What is a Wagyu Steak?
For those unfamiliar, Wagyu refers to a breed of Cattle originating in Japan and prized for it richly marbled meat. There is a lot of confusion over the name Wagyu Beef, and Kobe Beef, with many using the name as though they are interchangeable. In fact, Kobe refers to a particular strain of Wagyu farmed in Japan’s Hyōgo Prefecture. Wagyu cattle are now farmed quite extensively outside Japan, including being raised on the US, Canada, the UK, and Australia.
The Steaks at Cut Steakhouse
One feature I very much enjoyed, and which I have only encountered in a few other steakhouses, was the ‘rolling’ display of cuts on offer. The staff who bring around the trolley are exceptionally knowledgeable about steak general and can not only explain all sorts of things about the cutting and aging of beef but can just about give you a pedigree for every individual piece of meat available on a given night.

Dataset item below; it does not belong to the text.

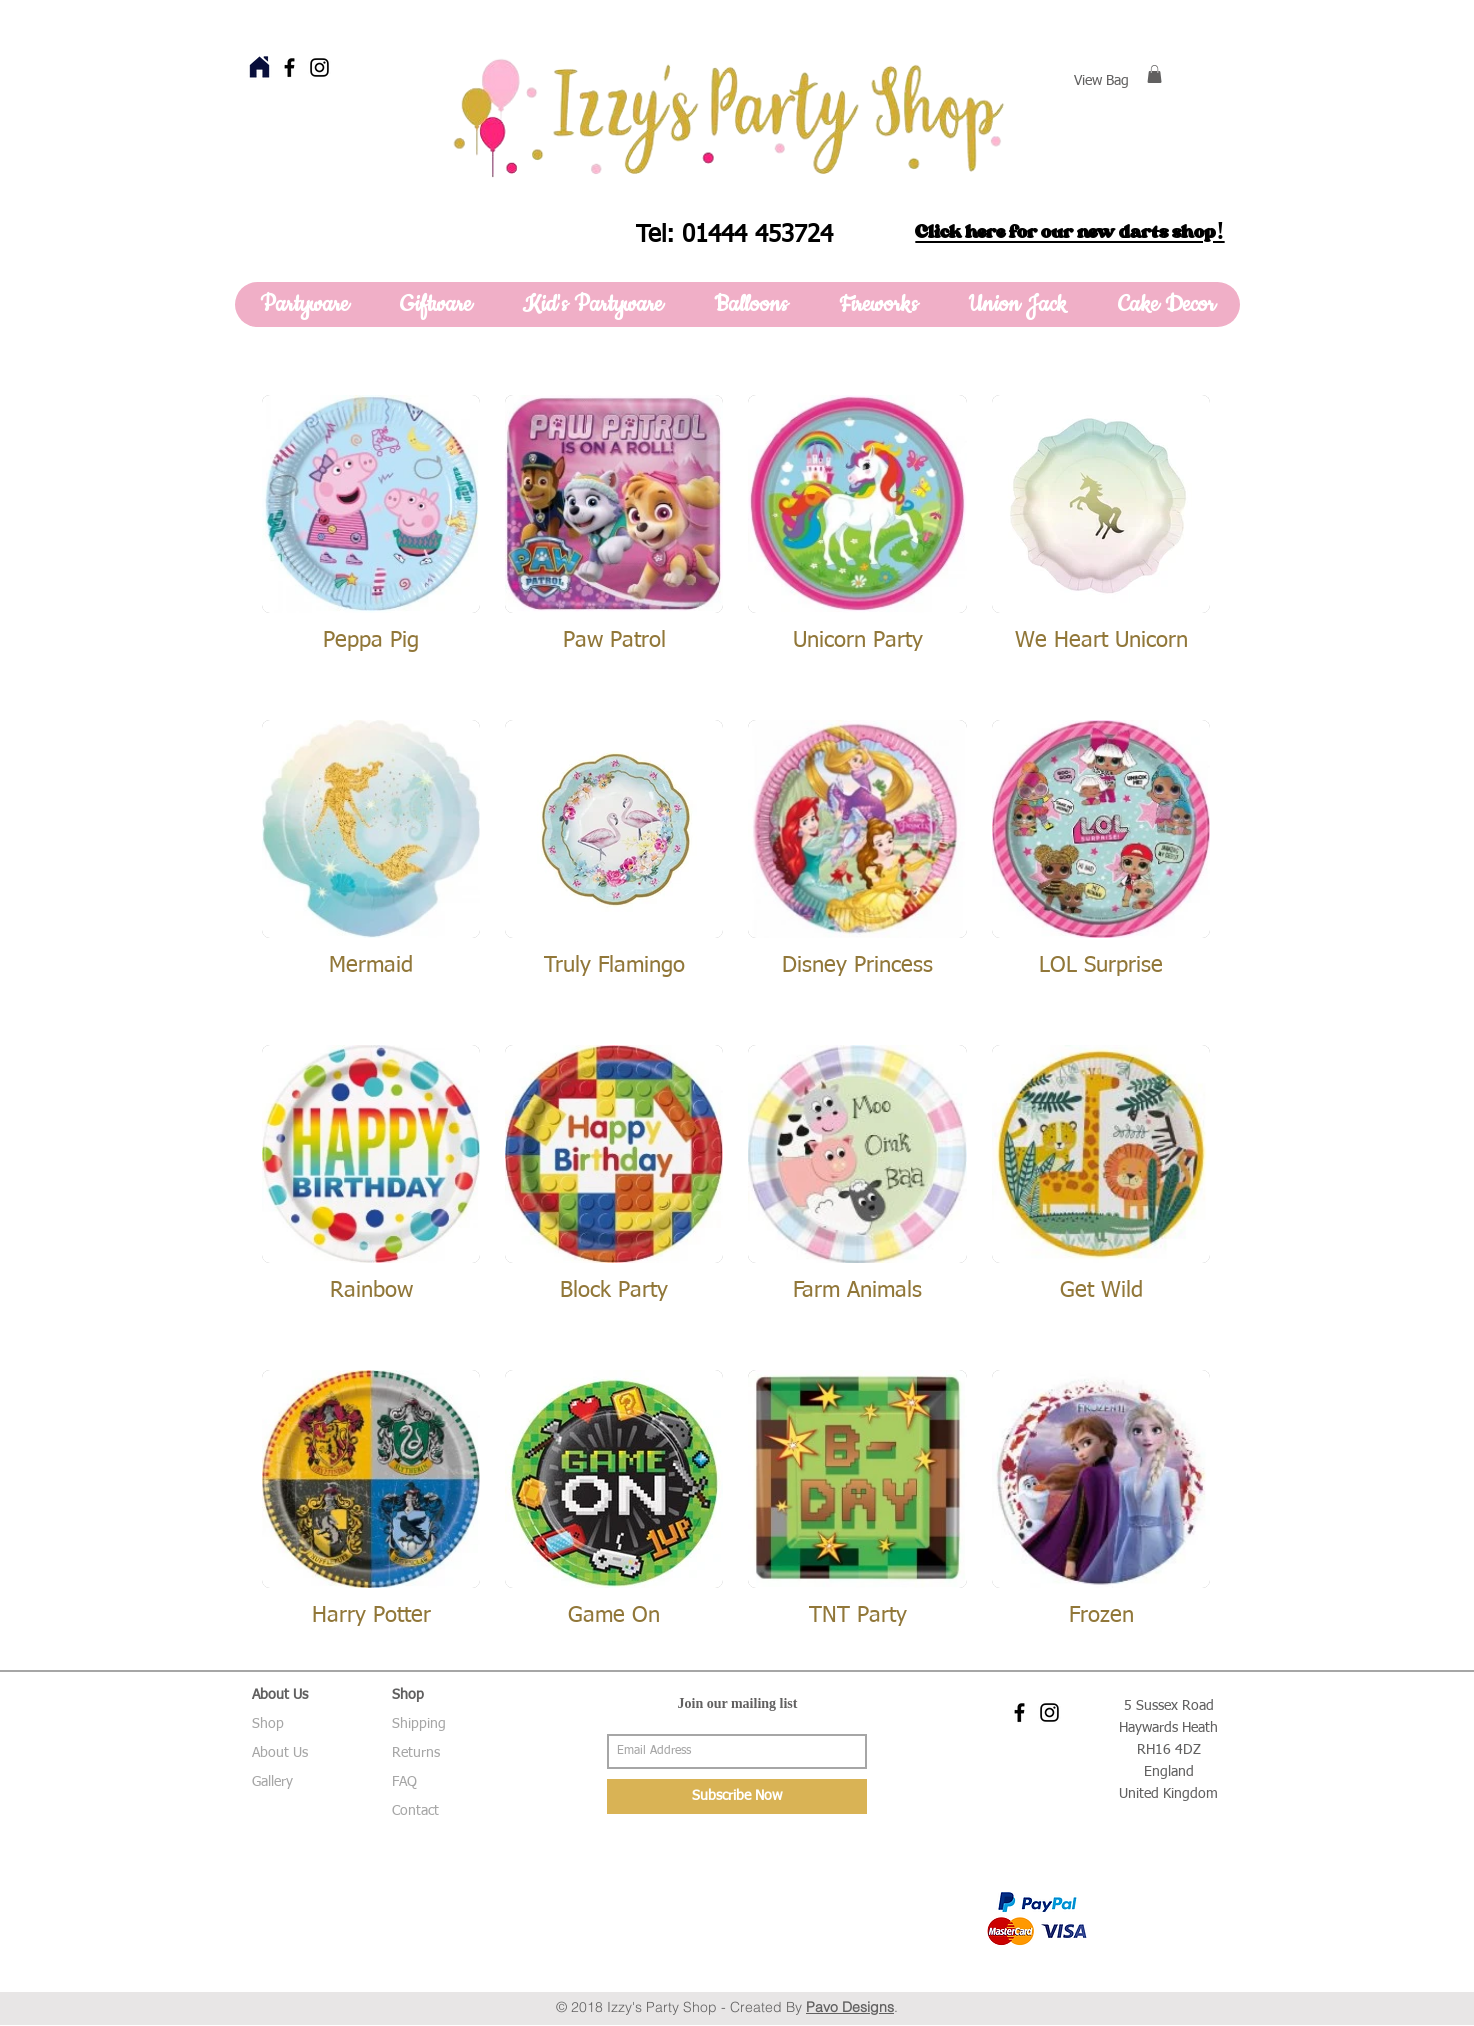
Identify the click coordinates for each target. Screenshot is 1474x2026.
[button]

By the way, the lovely thick cut being demonstrated by my server is the 28oz Bone-in Rib-eye available for $74. It is, I gather, most commonly ordered as a steak for sharing but sometimes individuals do tackle it by themselves. On another occasion, I might have been sorely tempted but, already, by this point, I had set my sights on something else…
Above, you can see the section of the menu that grabbed my attention. I might have been tempted to try a Kobe, or other Japanese Wagyu Steak, had they been available, but the Australian varieties have a good reputation too.
I ended up choosing the first of the two, chiefly in the illusory sense that I was being a bit more fiscally responsible. As you can see, though, $100 for a 10oz Steak, is a not insubstantial price and, for those of us not born into sizeable trust funds, it is not something one is likely to do every night.
By the way, I checked the current menu at Cut Steakhouse just before publishing this, and I see that their Wagyu Steak Dinner, featuring a 14oz Wagyu Ribeye from Queensland, Australia, now goes for … $240.
What does a Wagyu Steak taste like?
Well, first, if you note in the picture of the menu above, you will see that the Steak was prepared by being rubbed with Miso and Sake before grilling. As usual, I ordered my steak Medium Rare and Well Charred (sometimes called ‘Chicago style’, or ‘Pittsburgh Rare’) but my server looked a little doubtful, wondering whether the Miso rub would stand up to that. As I have used Miso with grilling many times before (especially on Salmon), and I told her I would risk it. Happily it turned out, the Miso survived the very high temperatures commonly used in Steakhouses and complimented the Steak beautifully with no burnt or bitter tastes.
As for the Wagyu Steak itself? As you can see in the above picture, the flesh is indeed richly fatty and nicely cooked the way I ordered. The flesh was delectably tender, very, very juicy, and had a flavor that I won’t even try to describe other than to say it was heavenly. The grilling was very expertly handled and, while I am not going to say that this was without question the best steak I have ever had, it was highly enjoyable. Indeed, I probably could have managed a second but for the price and the delicious side-dishes.
This dish turned out to be one of the best Mushroom side-dishes I have ever been served in a Steakhouse. The Mushrooms in question were Oyster Mushrooms and Beefsteak Mushrooms and they were beautifully pan-fried with butter, lightly seasoned, and garnished with a little Parsley. They were delightfully plump and delectable.
This appeared on the menu as ‘Beefsteak Tomato Grilled with Feta Basil’. – In plenty of other restaurants, I might have rated this dish a little higher but in the context of this particular meal, it was a bit disappointing. The basil specified on the menu was actually oregano in the completed dish (which I do not like nearly as much), and I also found the overall effect was a bit more like a steamed or slow-baked production rather than a grilled dish. Nevertheless, even though I didn’t find this quite as good as the Mushrooms, I still enjoyed it.
Anyway, I left Cut Steakhouse feeling well satisfied and very happy with the meal. The ambience certainly helped, as it is very pleasantly appointed, and the service is also excellent, but the star of the meal, was of course, the very excellent Wagyu Steak. It was, ultimately, an experience I very much enjoyed, but will, alas, probably not be repeating all that often.